Occupants of HomeAid’s temporary housing are helped to become self-sufficient through a recovery process that facilitates their transition into affordable housing.
“Our model involves builders and their trade partners donating their time, resources, materials and expertise to construct multi-unit homeless housing facilities,” said Jeffrey Slavin, CEO of HomeAid.
“Being able to help more than 100,000 homeless individuals, a large percentage of whom are children, makes a very powerful statement about the generosity of the home building industry, especially during these difficult economic times,” Slavin said.
HomeAid enables builders to do what they do best: build,” said Bert Selva, president and CEO of Shea Homes. “The payback is to help someone who is homeless in his or her transition and, person by person, you start making a difference in the world.”
The labor and materials donated to build HomeAid’s facilities represent an average 61% of their total direct construction costs.

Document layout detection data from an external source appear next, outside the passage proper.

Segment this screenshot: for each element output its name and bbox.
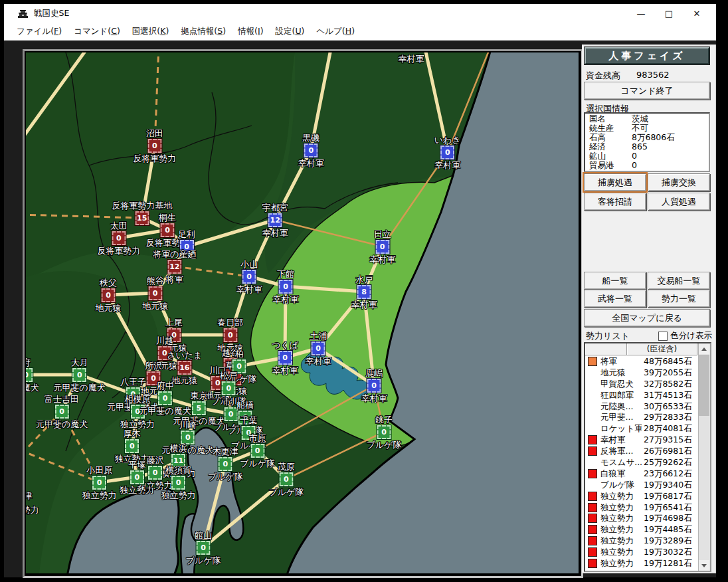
power-row[interactable]: 将軍48万6845石 — [585, 355, 696, 367]
action-button-2[interactable]: 捕虜交換 — [648, 173, 710, 191]
menu-item[interactable]: 設定(U) — [270, 24, 311, 39]
map-node-troops[interactable]: 0 — [312, 341, 325, 355]
scroll-down-button[interactable] — [699, 560, 709, 571]
map-node-owner: 反将軍勢力 — [133, 153, 176, 163]
map-node-troops[interactable]: 5 — [192, 401, 206, 415]
map-node-name: 木更津 — [213, 446, 238, 456]
power-row[interactable]: ブルゲ隊19万9340石 — [585, 479, 696, 490]
strategic-map[interactable]: 沼田0反将軍勢力黒磯0幸村軍いわき0幸村軍反将軍勢力基地15太田0反将軍勢力桐生… — [25, 52, 579, 574]
power-row[interactable]: 独立勢力19万6541石 — [585, 502, 696, 513]
map-node-troops[interactable]: 0 — [223, 328, 237, 342]
power-row[interactable]: 元陸奥...30万6533石 — [585, 401, 696, 412]
power-list-header-blank[interactable] — [585, 343, 627, 355]
maximize-button[interactable]: □ — [655, 4, 683, 23]
map-node-troops[interactable]: 0 — [197, 541, 211, 555]
menu-item[interactable]: ヘルプ(H) — [310, 24, 361, 39]
menu-item[interactable]: 情報(I) — [232, 24, 269, 39]
menu-item[interactable]: 拠点情報(S) — [175, 24, 232, 39]
map-node-troops[interactable]: 0 — [171, 476, 185, 490]
map-node-troops[interactable]: 0 — [125, 439, 139, 453]
power-row[interactable]: 独立勢力19万6817石 — [585, 490, 696, 502]
power-row[interactable]: 地元猿39万2055石 — [585, 367, 696, 378]
country-info-row: 国名茨城 — [589, 114, 709, 123]
map-node-troops[interactable]: 0 — [158, 391, 172, 405]
map-node-troops[interactable]: 0 — [279, 472, 293, 486]
list-button-4[interactable]: 勢力一覧 — [648, 290, 710, 308]
map-node-troops[interactable]: 12 — [167, 260, 181, 274]
power-row[interactable]: 反将軍...26万6981石 — [585, 445, 696, 456]
power-list-scrollbar[interactable] — [698, 343, 710, 571]
map-node-troops[interactable]: 0 — [242, 270, 256, 284]
map-node-troops[interactable]: 0 — [147, 139, 161, 153]
map-node-troops[interactable]: 0 — [440, 146, 454, 159]
power-row[interactable]: 甲賀忍犬32万8582石 — [585, 378, 696, 389]
power-row[interactable]: 独立勢力19万3032石 — [585, 546, 696, 557]
action-button-1[interactable]: 捕虜処遇 — [584, 173, 646, 191]
map-node-name: 所沢 — [145, 361, 162, 371]
map-node-troops[interactable]: 8 — [357, 285, 371, 299]
back-to-national-map-button[interactable]: 全国マップに戻る — [584, 309, 710, 327]
map-node-name: 春日部 — [217, 318, 243, 328]
action-button-3[interactable]: 客将招請 — [584, 193, 646, 211]
map-node-troops[interactable]: 0 — [375, 240, 389, 254]
power-row[interactable]: 独立勢力19万4485石 — [585, 524, 696, 535]
map-node-troops[interactable]: 0 — [92, 476, 106, 490]
map-node-name: 川越 — [156, 336, 173, 345]
menu-item[interactable]: コマンド(C) — [68, 24, 126, 39]
power-row[interactable]: 幸村軍27万9315石 — [585, 434, 696, 445]
map-node-troops[interactable]: 0 — [219, 457, 232, 471]
map-node-troops[interactable]: 0 — [160, 223, 174, 237]
power-row[interactable]: 独立勢力19万4698石 — [585, 512, 696, 524]
map-node-troops[interactable]: 0 — [279, 280, 293, 294]
map-node-troops[interactable]: 0 — [278, 351, 292, 365]
menu-item[interactable]: ファイル(F) — [11, 24, 68, 39]
map-node-troops[interactable]: 0 — [148, 286, 162, 300]
map-node-troops[interactable]: 0 — [130, 470, 144, 484]
map-node-troops[interactable]: 0 — [101, 288, 115, 302]
faction-koku: 28万4081石 — [644, 423, 692, 435]
map-node-owner: 幸村軍 — [273, 294, 299, 304]
country-info-row: 石高8万6806石 — [589, 132, 709, 142]
map-node-name: 小田原 — [86, 465, 112, 475]
power-row[interactable]: モスムサ...25万9262石 — [585, 456, 696, 468]
map-node-troops[interactable]: 12 — [268, 213, 282, 227]
scroll-up-button[interactable] — [699, 343, 709, 354]
map-node-troops[interactable]: 0 — [377, 425, 391, 439]
map-node-troops[interactable]: 0 — [25, 368, 33, 382]
power-row[interactable]: 独立勢力19万3289石 — [585, 535, 696, 546]
power-row[interactable]: 狂四郎軍31万4513石 — [585, 389, 696, 401]
map-node-troops[interactable]: 0 — [112, 231, 126, 245]
scrollbar-thumb[interactable] — [699, 355, 709, 416]
end-command-button[interactable]: コマンド終了 — [584, 82, 710, 100]
map-node-troops[interactable]: 0 — [72, 368, 86, 382]
map-node: 小山0幸村軍 — [236, 259, 262, 294]
map-stray-label: 津 — [25, 491, 33, 501]
map-node-troops[interactable]: 0 — [304, 144, 318, 157]
map-node-troops[interactable]: 0 — [367, 379, 381, 393]
power-row[interactable]: ロケット軍28万4081石 — [585, 423, 696, 434]
menu-bar: ファイル(F)コマンド(C)国選択(K)拠点情報(S)情報(I)設定(U)ヘルプ… — [4, 23, 716, 41]
action-button-4[interactable]: 人質処遇 — [648, 193, 710, 211]
map-node-troops[interactable]: 0 — [250, 444, 264, 458]
list-button-2[interactable]: 交易船一覧 — [648, 272, 710, 290]
map-node-name: 水戸 — [355, 274, 373, 284]
faction-color-marker — [588, 525, 597, 534]
power-list: (臣従含) 将軍48万6845石地元猿39万2055石甲賀忍犬32万8582石狂… — [584, 342, 711, 572]
power-row[interactable]: 白狼軍23万6612石 — [585, 468, 696, 479]
faction-color-marker — [588, 469, 597, 478]
color-toggle-checkbox[interactable] — [658, 332, 668, 341]
map-node: 平塚0独立勢力 — [120, 460, 154, 495]
map-node-troops[interactable]: 16 — [177, 361, 191, 375]
map-node-name: 秩父 — [100, 278, 117, 288]
map-node-troops[interactable]: 0 — [55, 405, 69, 419]
list-button-3[interactable]: 武将一覧 — [584, 290, 646, 308]
power-row[interactable]: 独立勢力19万1281石 — [585, 557, 696, 569]
menu-item[interactable]: 国選択(K) — [126, 24, 175, 39]
map-node-owner: 反将軍勢力 — [97, 246, 140, 256]
power-row[interactable]: 元甲斐...29万2833石 — [585, 411, 696, 423]
color-toggle[interactable]: 色分け表示 — [658, 330, 712, 341]
minimize-button[interactable]: — — [627, 4, 655, 23]
power-list-header-koku[interactable]: (臣従含) — [627, 343, 697, 355]
list-button-1[interactable]: 船一覧 — [584, 272, 646, 290]
close-button[interactable]: ✕ — [683, 4, 711, 23]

“This donation rate enables a homeless service provider who is given a facility to realize a leveraging effect, when all project costs are included, of more than twice the hard dollars invested in the project,” noted Slavin. “This leveraging effect has enabled our service providers to add capacity to help their communities’ homeless population become productive members of society.”
With another 55 projects now being developed by its chapters, HomeAid expects to see a dramatic impact in the number of homeless people it serves in the next few years.
“As new chapters are added and our organization’s capacity grows to help other non-profit service providers, the ultimate benefactors will be the nation’s 3.5 million homeless families and individuals to whom HomeAid represents an opportunity to rebuild their lives,” said Slavin.